(Material for this task)
>>>>
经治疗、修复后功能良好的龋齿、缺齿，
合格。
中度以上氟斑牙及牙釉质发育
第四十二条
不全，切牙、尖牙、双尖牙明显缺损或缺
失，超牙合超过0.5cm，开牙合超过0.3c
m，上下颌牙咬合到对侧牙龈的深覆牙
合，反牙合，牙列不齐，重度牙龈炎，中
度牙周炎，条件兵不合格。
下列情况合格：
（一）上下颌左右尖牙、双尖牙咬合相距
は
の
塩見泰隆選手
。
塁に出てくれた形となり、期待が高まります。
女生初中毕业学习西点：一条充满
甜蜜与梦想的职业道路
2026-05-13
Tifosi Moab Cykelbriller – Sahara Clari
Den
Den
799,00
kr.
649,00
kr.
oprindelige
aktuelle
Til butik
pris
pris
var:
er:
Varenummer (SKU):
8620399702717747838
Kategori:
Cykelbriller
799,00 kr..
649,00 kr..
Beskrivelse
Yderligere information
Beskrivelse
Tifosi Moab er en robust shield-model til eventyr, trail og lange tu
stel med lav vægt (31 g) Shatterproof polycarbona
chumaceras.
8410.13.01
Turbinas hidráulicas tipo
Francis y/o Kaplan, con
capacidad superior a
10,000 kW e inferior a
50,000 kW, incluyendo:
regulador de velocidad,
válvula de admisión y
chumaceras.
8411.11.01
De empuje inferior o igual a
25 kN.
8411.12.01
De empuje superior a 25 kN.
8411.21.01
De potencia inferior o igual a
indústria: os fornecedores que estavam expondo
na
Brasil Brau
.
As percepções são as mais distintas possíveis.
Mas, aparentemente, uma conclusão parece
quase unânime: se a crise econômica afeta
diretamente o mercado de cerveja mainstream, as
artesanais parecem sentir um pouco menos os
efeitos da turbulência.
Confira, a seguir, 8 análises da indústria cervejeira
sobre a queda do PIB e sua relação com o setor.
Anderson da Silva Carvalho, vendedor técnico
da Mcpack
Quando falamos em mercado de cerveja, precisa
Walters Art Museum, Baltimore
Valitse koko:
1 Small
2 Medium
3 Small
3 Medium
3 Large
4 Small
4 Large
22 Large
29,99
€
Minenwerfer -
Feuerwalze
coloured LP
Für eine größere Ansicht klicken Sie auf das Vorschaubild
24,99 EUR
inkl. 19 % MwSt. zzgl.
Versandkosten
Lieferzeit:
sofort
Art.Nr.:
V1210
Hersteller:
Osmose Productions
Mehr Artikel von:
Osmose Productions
<<<<
(Task directions) Your answer must be the line with "塁に出てくれた形となり、期待が高まります。" and all lines after it through the final line of the entries, copied exactly and with nothing added.

(Solution to the exercise)
塁に出てくれた形となり、期待が高まります。
女生初中毕业学习西点：一条充满
甜蜜与梦想的职业道路
2026-05-13
Tifosi Moab Cykelbriller – Sahara Clari
Den
Den
799,00
kr.
649,00
kr.
oprindelige
aktuelle
Til butik
pris
pris
var:
er:
Varenummer (SKU):
8620399702717747838
Kategori:
Cykelbriller
799,00 kr..
649,00 kr..
Beskrivelse
Yderligere information
Beskrivelse
Tifosi Moab er en robust shield-model til eventyr, trail og lange tu
stel med lav vægt (31 g) Shatterproof polycarbona
chumaceras.
8410.13.01
Turbinas hidráulicas tipo
Francis y/o Kaplan, con
capacidad superior a
10,000 kW e inferior a
50,000 kW, incluyendo:
regulador de velocidad,
válvula de admisión y
chumaceras.
8411.11.01
De empuje inferior o igual a
25 kN.
8411.12.01
De empuje superior a 25 kN.
8411.21.01
De potencia inferior o igual a
indústria: os fornecedores que estavam expondo
na
Brasil Brau
.
As percepções são as mais distintas possíveis.
Mas, aparentemente, uma conclusão parece
quase unânime: se a crise econômica afeta
diretamente o mercado de cerveja mainstream, as
artesanais parecem sentir um pouco menos os
efeitos da turbulência.
Confira, a seguir, 8 análises da indústria cervejeira
sobre a queda do PIB e sua relação com o setor.
Anderson da Silva Carvalho, vendedor técnico
da Mcpack
Quando falamos em mercado de cerveja, precisa
Walters Art Museum, Baltimore
Valitse koko:
1 Small
2 Medium
3 Small
3 Medium
3 Large
4 Small
4 Large
22 Large
29,99
€
Minenwerfer -
Feuerwalze
coloured LP
Für eine größere Ansicht klicken Sie auf das Vorschaubild
24,99 EUR
inkl. 19 % MwSt. zzgl.
Versandkosten
Lieferzeit:
sofort
Art.Nr.:
V1210
Hersteller:
Osmose Productions
Mehr Artikel von:
Osmose Productions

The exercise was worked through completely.